> [Input]:
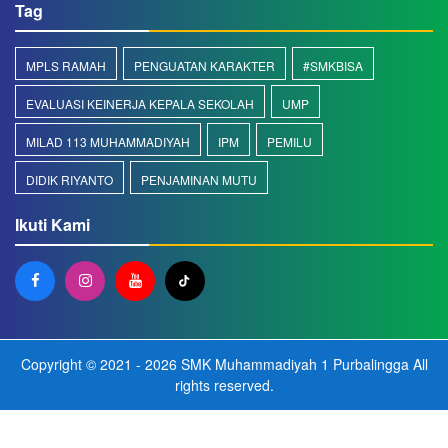
Tag
MPLS RAMAH
PENGUATAN KARAKTER
#SMKBISA
EVALUASI KEINERJA KEPALA SEKOLAH
UMP
MILAD 113 MUHAMMADIYAH
IPM
PEMILU
DIDIK RIYANTO
PENJAMINAN MUTU
Ikuti Kami
Copyright © 2021 - 2026
SMK Muhammadiyah 1 Purbalingga
All
rights reserved.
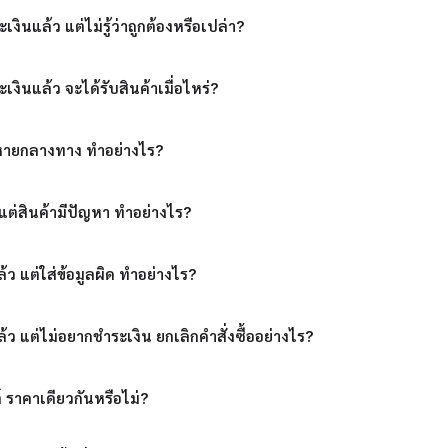
งินแล้ว แต่ไม่รู้ว่าถูกต้องหรือเปล่า?
งินแล้ว จะได้รับสินค้าเมื่อไหร่?
้วหายกลางทาง ทำอย่างไร?
 แต่สินค้ามีปัญหา ทำอย่างไร?
แล้ว แต่ใส่ข้อมูลผิด ทำอย่างไร?
ยแล้ว แต่ไม่อยากชำระเงิน ยกเลิกคำสั่งซื้ออย่างไร?
ต์ ราคาเดียวกันหรือไม่?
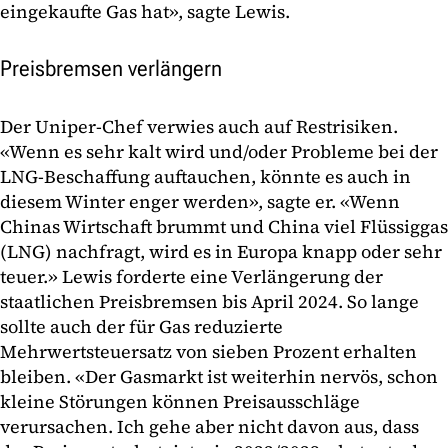
eingekaufte Gas hat», sagte Lewis.
Preisbremsen verlängern
Der Uniper-Chef verwies auch auf Restrisiken.
«Wenn es sehr kalt wird und/oder Probleme bei der
LNG-Beschaffung auftauchen, könnte es auch in
diesem Winter enger werden», sagte er. «Wenn
Chinas Wirtschaft brummt und China viel Flüssiggas
(LNG) nachfragt, wird es in Europa knapp oder sehr
teuer.» Lewis forderte eine Verlängerung der
staatlichen Preisbremsen bis April 2024. So lange
sollte auch der für Gas reduzierte
Mehrwertsteuersatz von sieben Prozent erhalten
bleiben. «Der Gasmarkt ist weiterhin nervös, schon
kleine Störungen können Preisausschläge
verursachen. Ich gehe aber nicht davon aus, dass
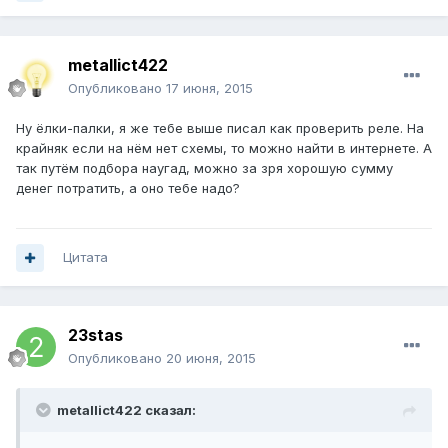
metallict422
Опубликовано
17 июня, 2015
Ну ёлки-палки, я же тебе выше писал как проверить реле. На
крайняк если на нём нет схемы, то можно найти в интернете. А
так путём подбора наугад, можно за зря хорошую сумму
денег потратить, а оно тебе надо?
Цитата
23stas
Опубликовано
20 июня, 2015
metallict422 сказал:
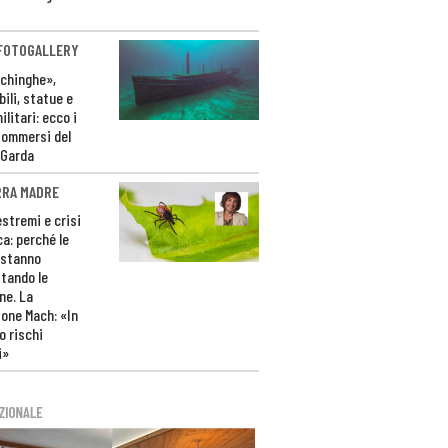
 FOTOGALLERY
ichinghe»,
ili, statue e
litari: ecco i
sommersi del
 Garda
RRA MADRE
estremi e crisi
ca: perché le
 stanno
tando le
ne. La
one Mach: «In
 rischi
i»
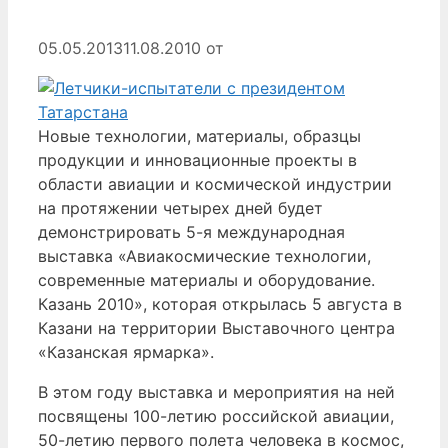
05.05.2013
11.08.2010
от
Новые технологии, материалы, образцы
продукции и инновационные проекты в
области авиации и космической индустрии
на протяжении четырех дней будет
демонстрировать 5-я международная
выставка «Авиакосмические технологии,
современные материалы и оборудование.
Казань 2010», которая открылась 5 августа в
Казани на территории Выставочного центра
«Казанская ярмарка».
В этом году выставка и мероприятия на ней
посвящены 100-летию российской авиации,
50-летию первого полета человека в космос,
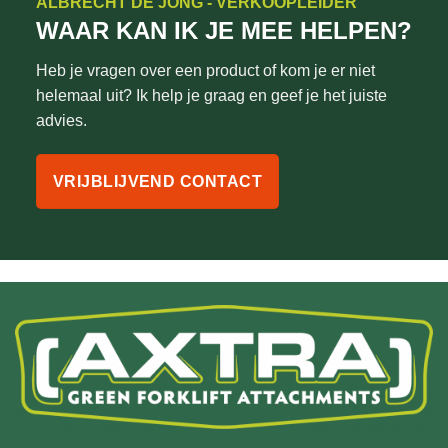
ALBRECHT DE JONG - VERKOOPLEIDER
WAAR KAN IK JE MEE HELPEN?
Heb je vragen over een product of kom je er niet
helemaal uit? Ik help je graag en geef je het juiste
advies.
VRIJBLIJVEND CONTACT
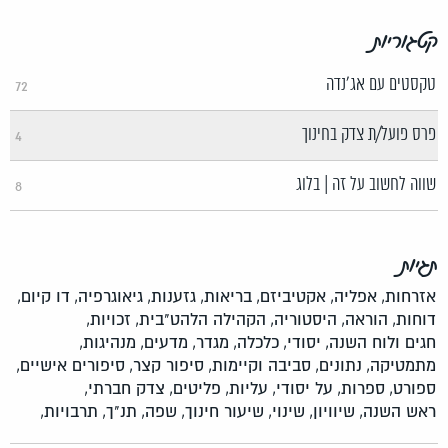
קטגוריות
טקסטים עם אג'נדה
72
פרס פועל/ת צדק בחינוך
4
שווה לחשוב על זה | בלוג
8
תגיות
אזרחות,
אפליה,
אקטיביזם,
בריאות,
גזענות,
גיאוגרפיה,
דו קיום,
דוחות,
הוראה,
היסטוריה,
הקהילה הלהט"בית,
זכויות,
חגים ולוח השנה,
יסודי,
כלכלה,
מגדר,
מדעים,
מנהיגות,
מתמטיקה,
נתונים,
סביבה וקיימות,
סיפור קצר,
סיפורים אישיים,
ספורט,
ספרות,
על יסודי,
עליות,
פליטים,
צדק חברתי,
ראש השנה,
שיוויון,
שינוי,
שיעור חינוך,
שפה,
תנ"ך,
תרבויות,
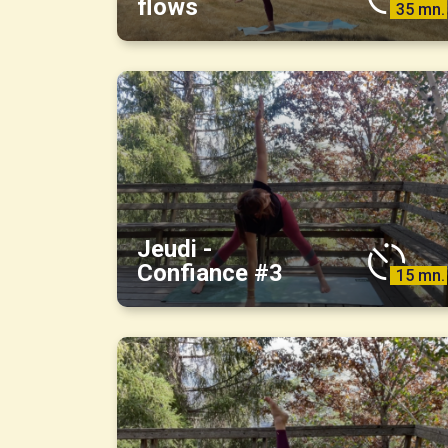
flows
35 mn.
Jeudi -
Confiance #3
15 mn.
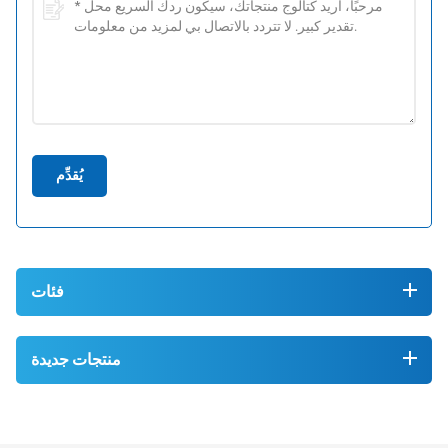
يُقدِّم
فئات
منتجات جديدة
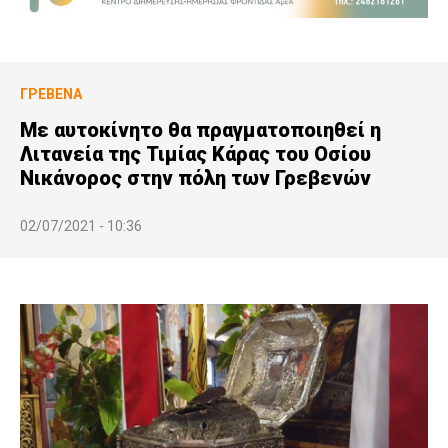
ΓΡΕΒΕΝΆ
Με αυτοκίνητο θα πραγματοποιηθεί η
Λιτανεία της Τιμίας Κάρας του Οσίου
Νικάνορος στην πόλη των Γρεβενών
02/07/2021 - 10:36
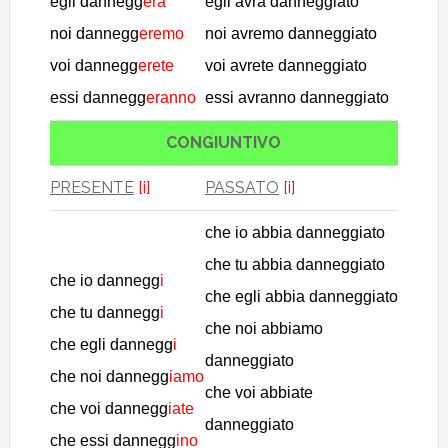
egli dannegg
erà
egli avrà danneggiato
noi dannegg
eremo
noi avremo danneggiato
voi dannegg
erete
voi avrete danneggiato
essi dannegg
eranno
essi avranno danneggiato
CONGIUNTIVO
PRESENTE
[i]
PASSATO
[i]
che io abbia danneggiato
che tu abbia danneggiato
che io dannegg
i
che egli abbia danneggiato
che tu dannegg
i
che noi abbiamo
che egli dannegg
i
danneggiato
che noi dannegg
iamo
che voi abbiate
che voi dannegg
iate
danneggiato
che essi dannegg
ino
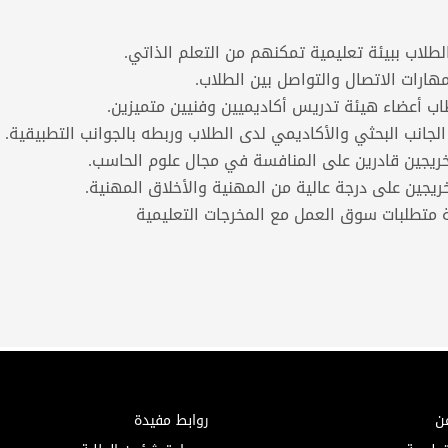
ن
روابط مفيدة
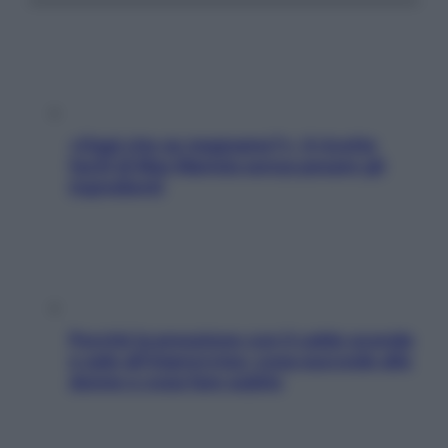
«Oggi che se magnamo?»: 4 ricette
facili di Max Mariola senza pesare gli
ingredienti
Perché la pressione con il caldo scende
e sale all’improvviso: cosa succede alle
donne e cosa fare subito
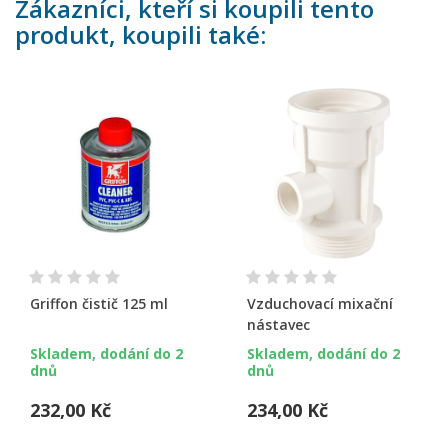
Zákazníci, kteří si koupili tento
produkt, koupili také:
Griffon čistič 125 ml
Vzduchovací mixační
nástavec
Skladem, dodání do 2
Skladem, dodání do 2
dnů
dnů
232,00 Kč
234,00 Kč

> [Task requirements]: Lines from the start of the material through the line containing "Chinas Wirtschaft brummt" are to be restated word for word; no picture may be included.

> [Task response]:
Tag
MPLS RAMAH
PENGUATAN KARAKTER
#SMKBISA
EVALUASI KEINERJA KEPALA SEKOLAH
UMP
MILAD 113 MUHAMMADIYAH
IPM
PEMILU
DIDIK RIYANTO
PENJAMINAN MUTU
Ikuti Kami
Copyright © 2021 - 2026
SMK Muhammadiyah 1 Purbalingga
All
rights reserved.
งินแล้ว แต่ไม่รู้ว่าถูกต้องหรือเปล่า?
งินแล้ว จะได้รับสินค้าเมื่อไหร่?
้วหายกลางทาง ทำอย่างไร?
 แต่สินค้ามีปัญหา ทำอย่างไร?
แล้ว แต่ใส่ข้อมูลผิด ทำอย่างไร?
ยแล้ว แต่ไม่อยากชำระเงิน ยกเลิกคำสั่งซื้ออย่างไร?
ต์ ราคาเดียวกันหรือไม่?
eingekaufte Gas hat», sagte Lewis.
Preisbremsen verlängern
Der Uniper-Chef verwies auch auf Restrisiken.
«Wenn es sehr kalt wird und/oder Probleme bei der
LNG-Beschaffung auftauchen, könnte es auch in
diesem Winter enger werden», sagte er. «Wenn
Chinas Wirtschaft brummt und China viel Flüssiggas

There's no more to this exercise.